TPG Online Daily

Aptos Football: Building A Legacy

By Charlie Schwartz

AptosFootball_AHS-2014-CCS-Champions Aptos Football Times Publishing Group Inc tpgonlinedaily.comThe air was cold, same as all the other games before it, but this one was much different. The implications of the championship game ahead of us was like a ton of bricks weighing on our pads as we stoically click clacked our way down onto the battlefield.  Everyone was coping with the game in their own way, some quiet, others talkative and trying to relax before the hellfire that was to come.

Playing football at Aptos High School is more than a simple commitment, if one decides to play for Aptos Football a player must be determined, respectful, tough-skinned, and most important of all selfless. Most spectators who attend our games only see a small part of what goes into making an Aptos High football player.

The people who only come to the games do not see us in the weight-room every morning at 6:30, they don’t see our never-ending practices that are, in most cases, more mentally and physically demanding than the games themselves. Don’t get me wrong, it is an absolute honor and a privilege to have the support at the games that we have had, but that alone cannot give a complete picture as to the character and work ethic of an Aptos player.

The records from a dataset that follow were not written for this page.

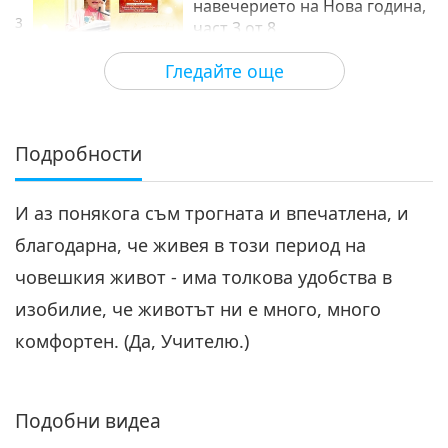
навечерието на Нова година,
3
част 3 от 8
28:39
Гледайте още
Между Учителя и учениците
2021-02-11
6143
Преглед
Истории за духове в
навечерието на Нова
Подробности
година, част 4 от 8
26:15
И аз понякога съм трогната и впечатлена, и
Между Учителя и учениците
2021-02-12
6281
Преглед
благодарна, че живея в този период на
Истории за духове в
човешкия живот - има толкова удобства в
навечерието на Нова година,
5
част 5 от 8
изобилие, че животът ни е много, много
26:42
комфортен. (Да, Учителю.)
Между Учителя и учениците
2021-02-13
5898
Преглед
Истории за духове в
Подобни видеа
навечерието на Нова година,
6
част 6 от 8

We all lived for those Friday nights. The crowd, the lights (In the Harbor game – the lack thereof), the clacking of cleats as we walk down to the field, touching “the Rock”, every little nuance matters, and we love every second of it.

The game begins and everybody is already beginning to settle into what we do best, play the game of football. We started out slow, but the defense kept us afloat, Dante Gomez with a key blocked field goal to save us 3 points. The sideline erupts and begins to jump in a moment of pure happiness. End of the half, Saint Ignatius 0, Aptos 0.


Sitting in the locker-room at Westmont High school at the half of one of, if not the most, important football games of our 4-year high school career, it dawned on me, as I’m sure it did on the other seniors, that this could be our last half of football, the last time we would walk down onto a football field as Aptos football players — the last time we would run through our tunnel. It all felt surreal that 4 years of day-in and day-out workouts, practices and games could go by that fast. And before we could blink … it was over.

We won the game by a field goal and the next thing we knew we were kneeling down, family, friends, and coaches all around us congratulating our team for working so hard and overcoming many difficult obstacles that would cripple any other team, but not ours. We fought to the bitter end, and we came out as Champions yet again.

And it wasn’t any one player or any single coach who led us to success, but it was every single one of us from the scout offense (“Bad Company”) to the scout defense (“Scurvy Dogs”), every single player contributed whether they played the entire game, for just 3 plays, or didn’t play at all; every single person helps in some way or they would have quit long before.

The feeling of winning the last football game after four years of countless hours of work was a feeling of true, unfiltered, unadulterated joy. Nobody can ever take that away from us. We won that game and we deserved every bit of it.

Words cannot express the profound respect that I have for all of my teammates and coaches. You’ll just have to come to a game and witness it for yourself in the 2015 season.